3 Introduction of VaR and CVaR

For the financial and economic analysis where uncertainty is involved, risk analysis needs to be incorporated to analyze the effect of uncertainty on the profits. Here we use the risk measures VaR and CVaR to find out the benefit of the RES and DRAs. The uncertainty studies carried out here is basically to assess uncertainties in predicting the power to be committed and further to analyze the properties of the uncertainties for the future forecast. The uncertainty in the power generated by the RES and customers response is those that are inherent and cannot be removed. These uncertainties can often be modeled by probability distribution unlike the economic uncertainty that follows Brownian motion or discrete Markov chain.
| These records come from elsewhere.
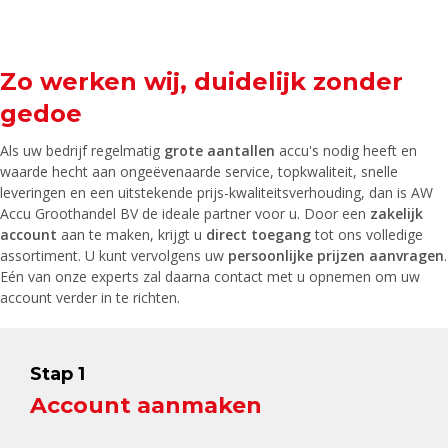
Zo werken wij, duidelijk zonder
gedoe
Als uw bedrijf regelmatig
grote aantallen
accu's nodig heeft en
waarde hecht aan ongeëvenaarde service, topkwaliteit, snelle
leveringen en een uitstekende prijs-kwaliteitsverhouding, dan is AW
Accu Groothandel BV de ideale partner voor u. Door een
zakelijk
account
aan te maken, krijgt u
direct toegang
tot ons volledige
assortiment. U kunt vervolgens uw
persoonlijke prijzen aanvragen
.
Eén van onze experts zal daarna contact met u opnemen om uw
account verder in te richten.
Stap 1
Account aanmaken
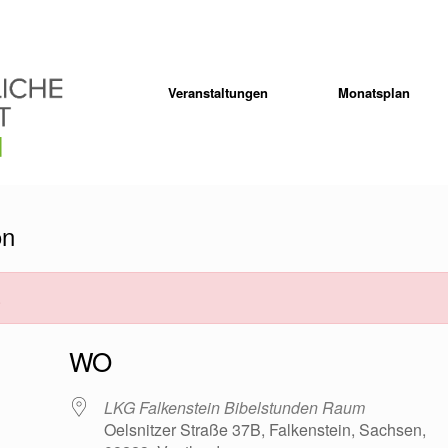
Veranstaltungen
Monatsplan
on
.
WO
LKG Falkenstein Bibelstunden Raum
Oelsnitzer Straße 37B, Falkenstein, Sachsen,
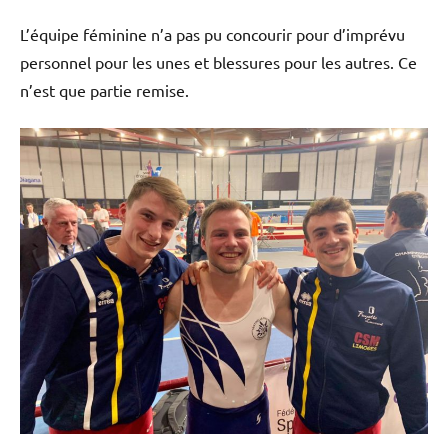
L’équipe féminine n’a pas pu concourir pour d’imprévu
personnel pour les unes et blessures pour les autres. Ce
n’est que partie remise.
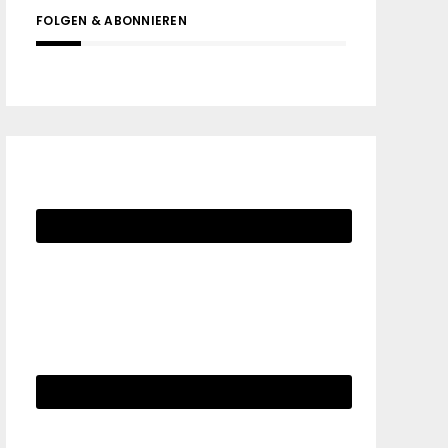
FOLGEN & ABONNIEREN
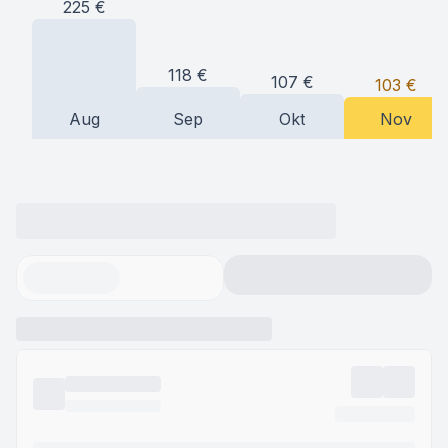
225
€
118
€
107
€
103
€
Aug
Sep
Okt
Nov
A simple mathematical representation of the VaR at \(\alpha\) confidence level is given in (1) [23]. The confidence level is expressed in percentage. The probability of any random value in the data set being greater than \(VaR_{\alpha }\) value is \(\alpha\). \(VaR_{\alpha }\) is the largest value of all the values that belongs to \(100\% - \alpha\) of the lower values, as shown in (2). This ensures that probability of obtaining power less than \(VaR_{\alpha }\) is lower than \(100\% - \alpha\).
$$\Pr \left( {R \ge VaR_{\alpha } } \right) = \alpha$$
$$VaR_{\alpha ,s,t} = \left( {100\% - \alpha } \right)R_{s,t } \qquad \forall s \in N_{R }$$
where Pr(·) is the probability function; \(R\) is the random value; \(VaR_{\alpha }\) is the VaR at \(\alpha\) confidence level; \(VaR_{\alpha ,s,t}\) is the value of power by source s at \(\alpha\) confidence level at time t; \(R_{s,t }\) is a set of all the random values of power by source s at \(\alpha\) confidence level at time t; \(N_{R }\) is the number of random variables. For a given confidence level \(\alpha\in\) (0; 100%), the risk measure \(CVaR_{\alpha}\) can be defined as an average expected value of the loss with probability \(\alpha\). Equation (3) gives a simple calculation of CVaR. CVaR in a basic sense can be said to be the mean of the \(\alpha\)-tail. In other words, it is the mean of all values of the random samples that are less than or equal to \(VaR_{\alpha }\).
$$CVaR_{\alpha } = \frac{1}{{N_{{VaR_{\alpha } }} }} \mathop \sum \limits_{g = 1}^{{N_{{VaR_{\alpha } }} }} R_{g}$$
where \(N_{{VaR_{\alpha } }}\) is the number of random values of power that is below \(VaR_{\alpha }\); \(R_{g}\) is the set of all random values below \(VaR_{\alpha }\).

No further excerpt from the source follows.